**Data:**
○ ○ ○
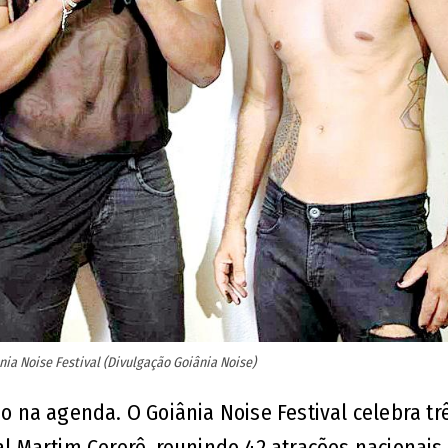
ia Noise Festival (Divulgação Goiânia Noise)
na agenda. O Goiânia Noise Festival celebra tr
al Martim Cererê, reunindo 42 atrações nacionais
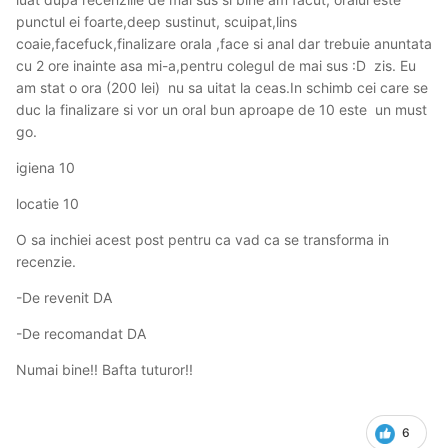
punctul ei foarte,deep sustinut, scuipat,lins
coaie,facefuck,finalizare orala ,face si anal dar trebuie anuntata
cu 2 ore inainte asa mi-a,pentru colegul de mai sus :D zis. Eu
am stat o ora (200 lei) nu sa uitat la ceas.In schimb cei care se
duc la finalizare si vor un oral bun aproape de 10 este un must
go.
igiena 10
locatie 10
O sa inchiei acest post pentru ca vad ca se transforma in
recenzie.
-De revenit DA
-De recomandat DA
Numai bine!! Bafta tuturor!!
6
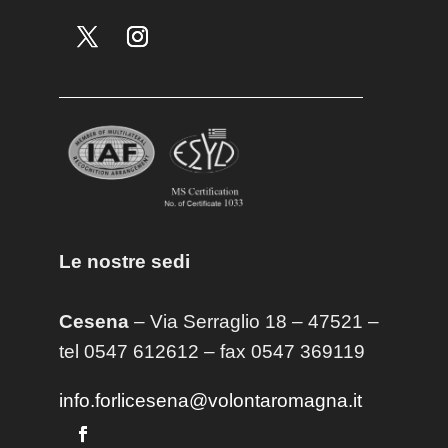
Le nostre sedi
Cesena
– Via Serraglio 18 – 47521 –
tel 0547 612612 – fax 0547 369119
info.forlicesena@volontaromagna.it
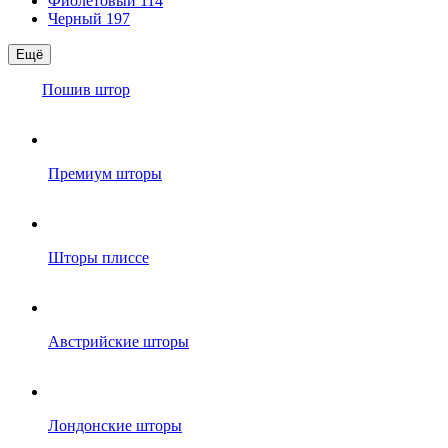
Фиолетовый
114
Черный
197
Ещё
Пошив штор
Премиум шторы
Шторы плиссе
Австрийские шторы
Лондонские шторы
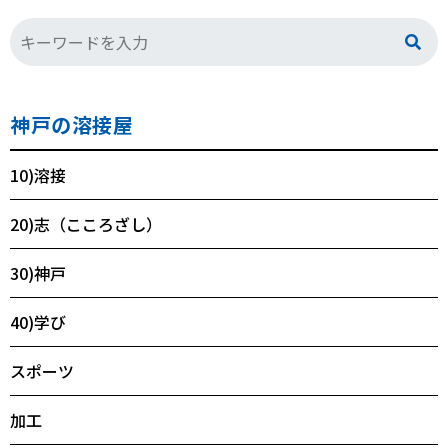
神戸の溶接屋
10)溶接
20)志（こころざし）
30)神戸
40)学び
スポーツ
加工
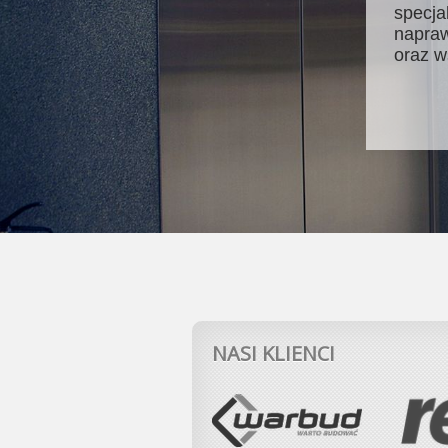
specja
napraw
oraz w
NASI KLIENCI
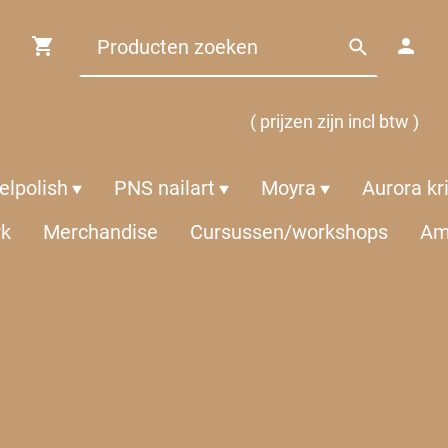
( prijzen zijn incl btw )
lpolish
PNS nailart
Moyra
Aurora kr
rk
Merchandise
Cursussen/workshops
Am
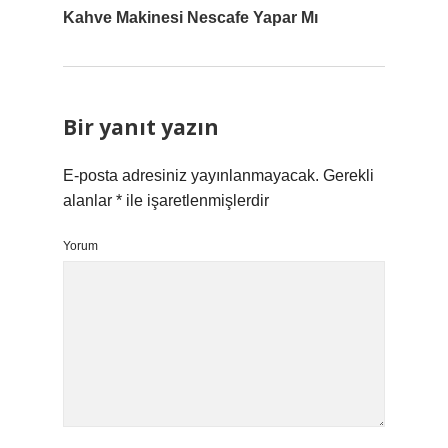
Kahve Makinesi Nescafe Yapar Mı
Bir yanıt yazın
E-posta adresiniz yayınlanmayacak.
Gerekli
alanlar
*
ile işaretlenmişlerdir
Yorum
○ ○ ○
**What you need to do:** Transcribe the listing in full. Omit the pictures and keep every line exact.

**Task solution:**
ia Noise Festival (Divulgação Goiânia Noise)
na agenda. O Goiânia Noise Festival celebra tr
al Martim Cererê, reunindo 42 atrações nacionais
punctul ei foarte,deep sustinut, scuipat,lins
coaie,facefuck,finalizare orala ,face si anal dar trebuie anuntata
cu 2 ore inainte asa mi-a,pentru colegul de mai sus :D zis. Eu
am stat o ora (200 lei) nu sa uitat la ceas.In schimb cei care se
duc la finalizare si vor un oral bun aproape de 10 este un must
go.
igiena 10
locatie 10
O sa inchiei acest post pentru ca vad ca se transforma in
recenzie.
-De revenit DA
-De recomandat DA
Numai bine!! Bafta tuturor!!
6
Le nostre sedi
Cesena
– Via Serraglio 18 – 47521 –
tel 0547 612612 – fax 0547 369119
info.forlicesena@volontaromagna.it
Фиолетовый
114
Черный
197
Ещё
Пошив штор
Премиум шторы
Шторы плиссе
Австрийские шторы
Лондонские шторы
神戸の溶接屋
10)溶接
20)志（こころざし）
30)神戸
40)学び
スポーツ
加工
specja
napraw
oraz w
NASI KLIENCI
( prijzen zijn incl btw )
lpolish
PNS nailart
Moyra
Aurora kr
rk
Merchandise
Cursussen/workshops
Am
Kahve Makinesi Nescafe Yapar Mı
Bir yanıt yazın
E-posta adresiniz yayınlanmayacak.
Gerekli
alanlar
*
ile işaretlenmişlerdir
Yorum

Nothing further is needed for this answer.